» PROBLEM TO SOLVE
Copy out the entries that come next, exactly.

» MATERIAL PROVIDED

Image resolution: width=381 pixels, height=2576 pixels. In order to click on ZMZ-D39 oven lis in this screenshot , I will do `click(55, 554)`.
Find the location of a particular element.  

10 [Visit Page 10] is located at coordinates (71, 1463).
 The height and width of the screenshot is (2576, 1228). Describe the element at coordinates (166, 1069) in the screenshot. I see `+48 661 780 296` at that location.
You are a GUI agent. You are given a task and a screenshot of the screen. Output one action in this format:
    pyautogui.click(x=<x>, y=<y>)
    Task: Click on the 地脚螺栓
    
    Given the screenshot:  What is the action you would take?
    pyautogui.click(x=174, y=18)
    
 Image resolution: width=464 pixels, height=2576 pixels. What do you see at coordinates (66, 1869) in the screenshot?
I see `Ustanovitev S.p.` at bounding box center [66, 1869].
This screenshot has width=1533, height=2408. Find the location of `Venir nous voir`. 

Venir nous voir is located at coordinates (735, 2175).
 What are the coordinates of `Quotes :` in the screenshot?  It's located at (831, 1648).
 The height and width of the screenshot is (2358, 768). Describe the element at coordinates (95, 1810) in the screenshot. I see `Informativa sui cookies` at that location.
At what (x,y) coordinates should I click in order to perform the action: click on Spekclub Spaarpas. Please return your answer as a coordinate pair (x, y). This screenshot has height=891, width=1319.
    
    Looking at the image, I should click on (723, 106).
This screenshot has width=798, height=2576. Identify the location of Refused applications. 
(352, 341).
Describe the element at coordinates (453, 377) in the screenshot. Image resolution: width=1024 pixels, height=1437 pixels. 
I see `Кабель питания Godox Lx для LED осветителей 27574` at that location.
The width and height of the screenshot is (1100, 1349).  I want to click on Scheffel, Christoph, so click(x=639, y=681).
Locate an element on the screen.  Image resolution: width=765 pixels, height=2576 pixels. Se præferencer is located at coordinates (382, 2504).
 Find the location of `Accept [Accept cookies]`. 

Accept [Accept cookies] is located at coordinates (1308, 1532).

» EXERCISE RESPONSE
Image resolution: width=381 pixels, height=2576 pixels. In order to click on ZMZ-D39 oven lis in this screenshot , I will do `click(55, 554)`.
Find the location of a particular element.  

10 [Visit Page 10] is located at coordinates (71, 1463).
 The height and width of the screenshot is (2576, 1228). Describe the element at coordinates (166, 1069) in the screenshot. I see `+48 661 780 296` at that location.
You are a GUI agent. You are given a task and a screenshot of the screen. Output one action in this format:
    pyautogui.click(x=<x>, y=<y>)
    Task: Click on the 地脚螺栓
    
    Given the screenshot:  What is the action you would take?
    pyautogui.click(x=174, y=18)
    
 Image resolution: width=464 pixels, height=2576 pixels. What do you see at coordinates (66, 1869) in the screenshot?
I see `Ustanovitev S.p.` at bounding box center [66, 1869].
This screenshot has width=1533, height=2408. Find the location of `Venir nous voir`. 

Venir nous voir is located at coordinates (735, 2175).
 What are the coordinates of `Quotes :` in the screenshot?  It's located at (831, 1648).
 The height and width of the screenshot is (2358, 768). Describe the element at coordinates (95, 1810) in the screenshot. I see `Informativa sui cookies` at that location.
At what (x,y) coordinates should I click in order to perform the action: click on Spekclub Spaarpas. Please return your answer as a coordinate pair (x, y). This screenshot has height=891, width=1319.
    
    Looking at the image, I should click on (723, 106).
This screenshot has width=798, height=2576. Identify the location of Refused applications. 
(352, 341).
Describe the element at coordinates (453, 377) in the screenshot. Image resolution: width=1024 pixels, height=1437 pixels. 
I see `Кабель питания Godox Lx для LED осветителей 27574` at that location.
The width and height of the screenshot is (1100, 1349).  I want to click on Scheffel, Christoph, so click(x=639, y=681).
Locate an element on the screen.  Image resolution: width=765 pixels, height=2576 pixels. Se præferencer is located at coordinates (382, 2504).
 Find the location of `Accept [Accept cookies]`. 

Accept [Accept cookies] is located at coordinates (1308, 1532).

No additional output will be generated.